La première guerre de Silésie n’avait pas été populaire, même à Berlin. Dans ses lettres à ses amis, Frédéric laisse percer son désappointement. Il se plaint que l’on ne comprenne pas ce qu’il a fait pour la grandeur de la Prusse, et qu’on ne rende pas justice à ses succès dans la diplomatie et dans la guerre. Mais, après la seconde guerre de Silésie, il a gagné les cœurs : on est content et fier de lui. La réforme judiciaire qu’il entreprend, les améliorations de tout genre qu’il poursuit et réalise augmentent l’affection de ses sujets. Il eut l’occasion d’en recueillir les preuves dans cette terrible guerre de Sept ans, dont il ne serait pas sorti sain et sauf sans le dévouement de tous. Dans cet effort suprême, tandis que les forces du royaume se tendaient jusqu’à rompre, l’ardeur patriotique se communiqua aux hommes de lettres et aux poètes. Leurs œuvres nous ont transmis le témoignage de cet enthousiasme presque religieux[1].

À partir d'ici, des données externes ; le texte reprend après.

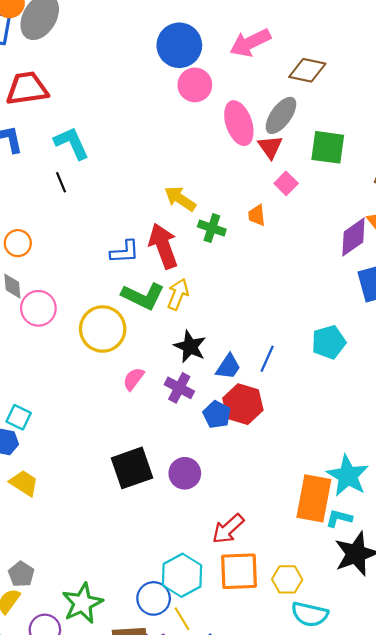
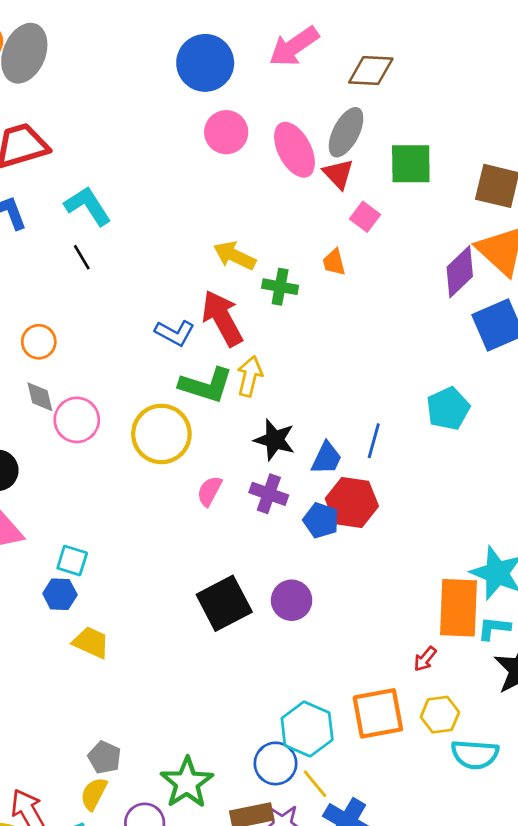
pink circle: (195, 85) -> (226, 132), moved
blue L-shape: (125, 252) -> (175, 333), turned 40
red arrow: (228, 529) -> (425, 659), moved, size x0.6

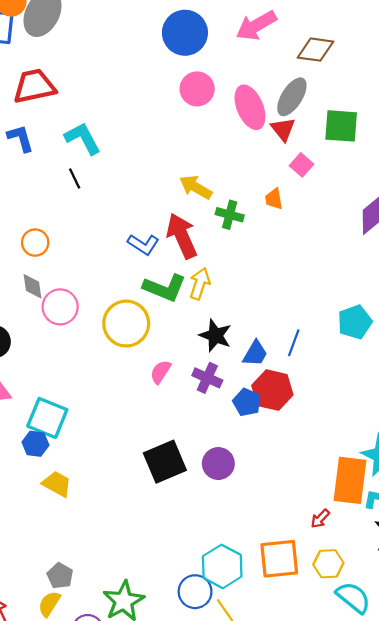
cyan square: (72, 561) -> (47, 418), size x1.6
cyan semicircle: (475, 754) -> (353, 597), turned -150

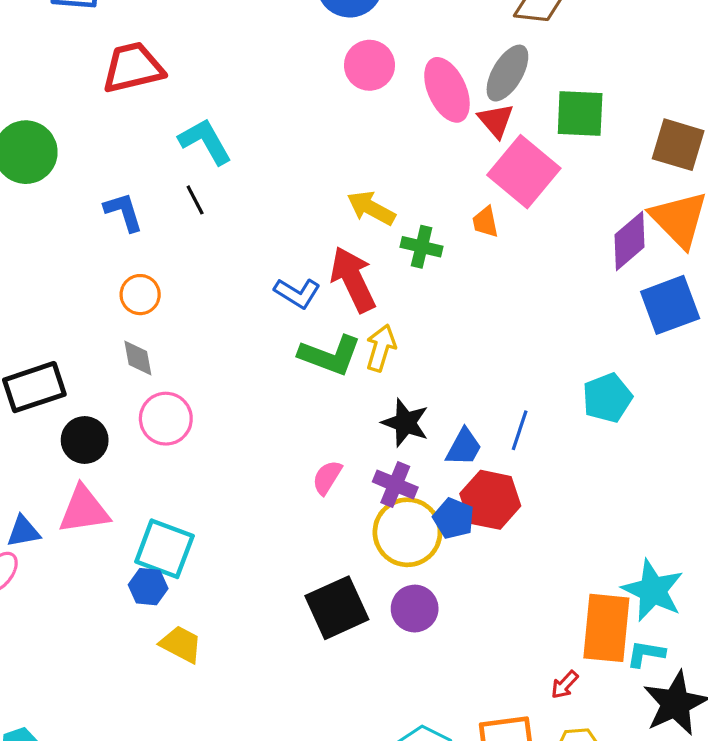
blue L-shape: (20, 138) -> (124, 212), moved
pink square: (301, 165) -> (524, 172), size x2.0
pink circle: (60, 307) -> (166, 419), moved
yellow circle: (126, 324) -> (407, 532), moved

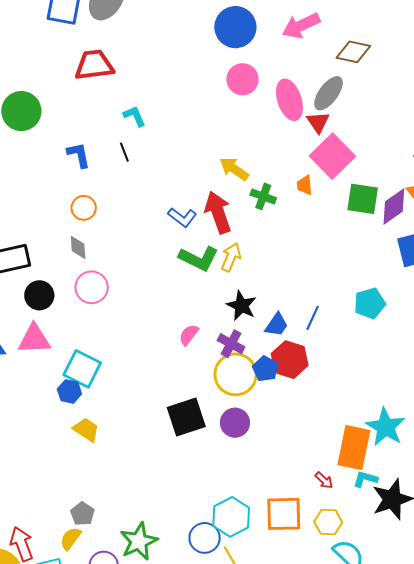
green square: (580, 113) -> (363, 199), moved
cyan L-shape: (205, 141) -> (135, 116), size x0.7
cyan L-shape: (646, 654) -> (365, 479), moved
red arrow: (565, 685) -> (324, 480), turned -96

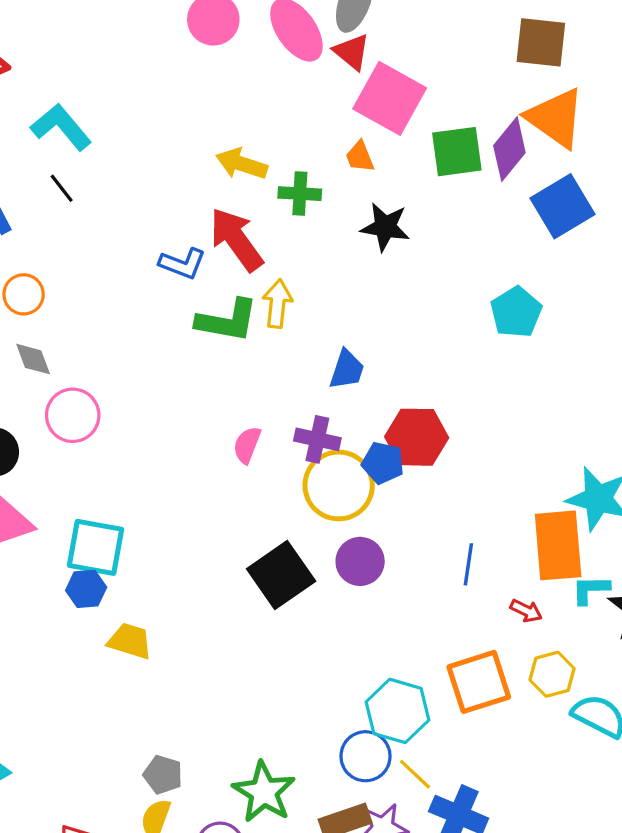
cyan L-shape: (135, 116) -> (61, 127), size x1.5
black star: (241, 306) -> (385, 227), moved
blue line: (313, 318) -> (468, 564), moved
blue trapezoid: (277, 325) -> (347, 370), moved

Ewald von Kleist était un poète sentimental et idyllique. Son Printemps resta fort admiré jusqu’à la fin du XVIIIe siècle. Les amants de la nature, nous dit un historien, faisaient des pèlerinages dans la campagne avec le Printemps de Kleist dans leur poche. Mais Kleist était en même temps officier dans l’armée de Frédéric II, et admirateur passionné de

  1. Voyez Nicolaï, Anekdoten von König Friedrich II von Preussen. Berlin, 1788.